I know I can bang on about the mind body connection, how science every day is proving all the way down to cellular level that thinking something affects the way those self same cells behave……….but hey!! this is a hypnotherapy blog, what do you think I want to talk about??
Sorry, do I seem a little tense? Well the builder just drilled into a water pipe, water has engulfed the downstairs loo, the water now turned off, the new tiles have had to be removed and the plumber said he'd be here in a jiffy…….2 hours ago!
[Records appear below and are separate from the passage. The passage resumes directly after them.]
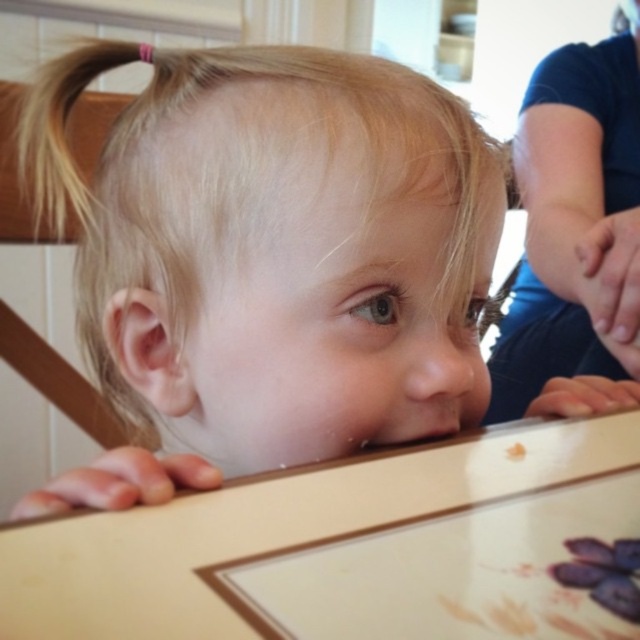 Question: From the image, what is the correct spatial relationship of wooden table at lower center in relation to blue denim jeans at upper right?

Choices:
 (A) left
 (B) right

Answer: (A)

Question: Among these points, which one is farthest from the camera?

Choices:
 (A) (604, 220)
 (B) (508, 621)
 (C) (611, 584)

Answer: (A)

Question: Which point is closer to the camera?

Choices:
 (A) blue denim jeans at upper right
 (B) wooden table at lower center
 (C) purple matte grapes at upper center

Answer: (B)

Question: Which point is closer to the camera?

Choices:
 (A) wooden table at lower center
 (B) purple matte grapes at upper center

Answer: (A)

Question: Is wooden table at lower center positioned before purple matte grapes at upper center?

Choices:
 (A) yes
 (B) no

Answer: (A)

Question: Is blue denim jeans at upper right smaller than purple matte grapes at upper center?

Choices:
 (A) no
 (B) yes

Answer: (A) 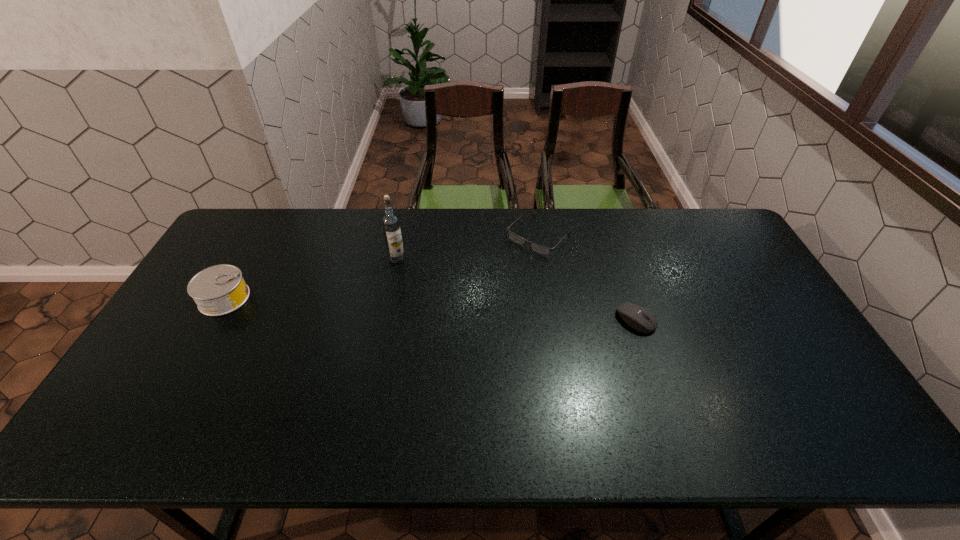 Locate an element on the screen. The width and height of the screenshot is (960, 540). vacant area at the far right corner is located at coordinates click(705, 248).

Identify the location of empty space that is in between the rightmost object and the second tallest object. The image size is (960, 540). (430, 309).

Find the location of a particular element. This screenshot has height=540, width=960. vacant region between the tallest object and the computer equipment is located at coordinates (516, 289).

Where is `empty space that is in between the third object from right to left and the computer equipment`? Image resolution: width=960 pixels, height=540 pixels. empty space that is in between the third object from right to left and the computer equipment is located at coordinates (516, 289).

Where is `unoccupied area between the third object from right to left and the rightmost object`? The height and width of the screenshot is (540, 960). unoccupied area between the third object from right to left and the rightmost object is located at coordinates (516, 289).

At what (x,y) coordinates should I click in order to perform the action: click on empty location between the leftmost object and the rightmost object. Please return your answer as a coordinate pair (x, y). This screenshot has height=540, width=960. Looking at the image, I should click on (430, 309).

At what (x,y) coordinates should I click in order to perform the action: click on vacant area that lies between the computer equipment and the vodka. Please return your answer as a coordinate pair (x, y). Image resolution: width=960 pixels, height=540 pixels. Looking at the image, I should click on (516, 289).

The width and height of the screenshot is (960, 540). In order to click on free spot between the vodka and the leftmost object in this screenshot , I will do `click(311, 279)`.

Where is `free point between the spectacles and the leftmost object`? The image size is (960, 540). free point between the spectacles and the leftmost object is located at coordinates (382, 267).

Locate an element on the screen. The height and width of the screenshot is (540, 960). vacant area between the can and the spectacles is located at coordinates (382, 267). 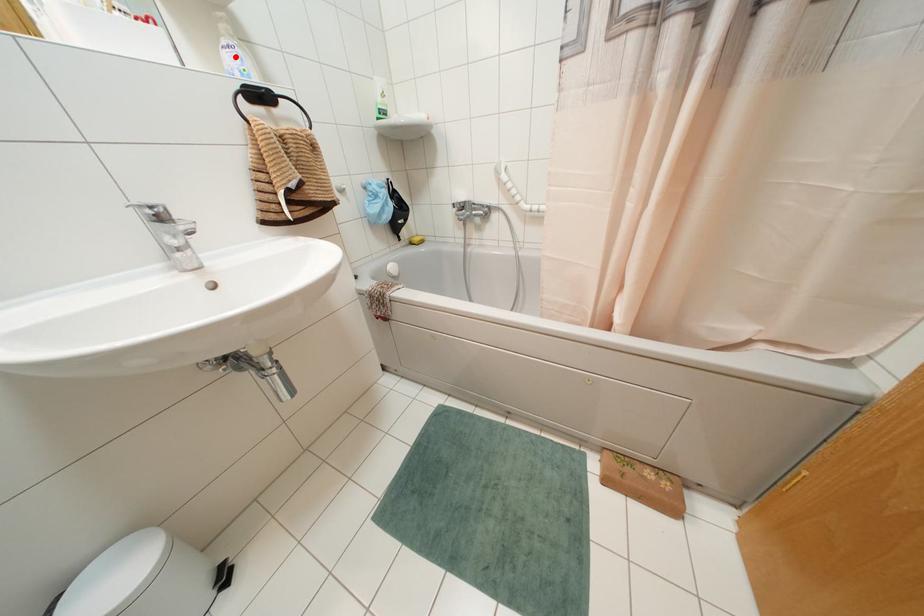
And not having the gift of precognition the kettle is empty. Now I can 'que sera, que sera' the antics of builders and plumbers but an empty kettle with no prospect of tea too soon is flicking on one very frayed nerve end.
Diatribe aside I just read a compact totally simple and straightforward study which illustrates this mind body connection beautifully. It's all about a group of moderate asthmatics.
Moderate referring to their asthma not their politics lol!
So everyone knows asthma is a chronic lung disease characterised by inflammation and the narrowing of the airways and lots of people who suffer with it find that air pollutants can bring on an attack.
The researchers exposed the asthmatics to a rose smelling odourant for 15 minutes. The odourant was completely safe with no irritant elements at all.
Before exposure, half the group were told that the odour may have therapeutic properties, while the other half were told that the odour could cause mild respiratory issues.
The team found that the participants who were told that exposure could be harmful rated the odour as being more irritating, compared with those who were told it could be therapeutic.
Furthermore, participants who believed the odour could cause harm experienced immediate airway inflammation, and to the team's surprise, this inflammation remained 24 hours later. No such inflammation was found among participants who believed the odour may be therapeutic.
The report concluded that
"It's not just what you smell, but also what you think you smell. Asthmatics often are anxious about scents and fragrances. When we expect that an odour is harmful, our bodies react as if that odour is indeed harmful."
So real symptoms caused by belief…..
…..Which basically means you get what you expect.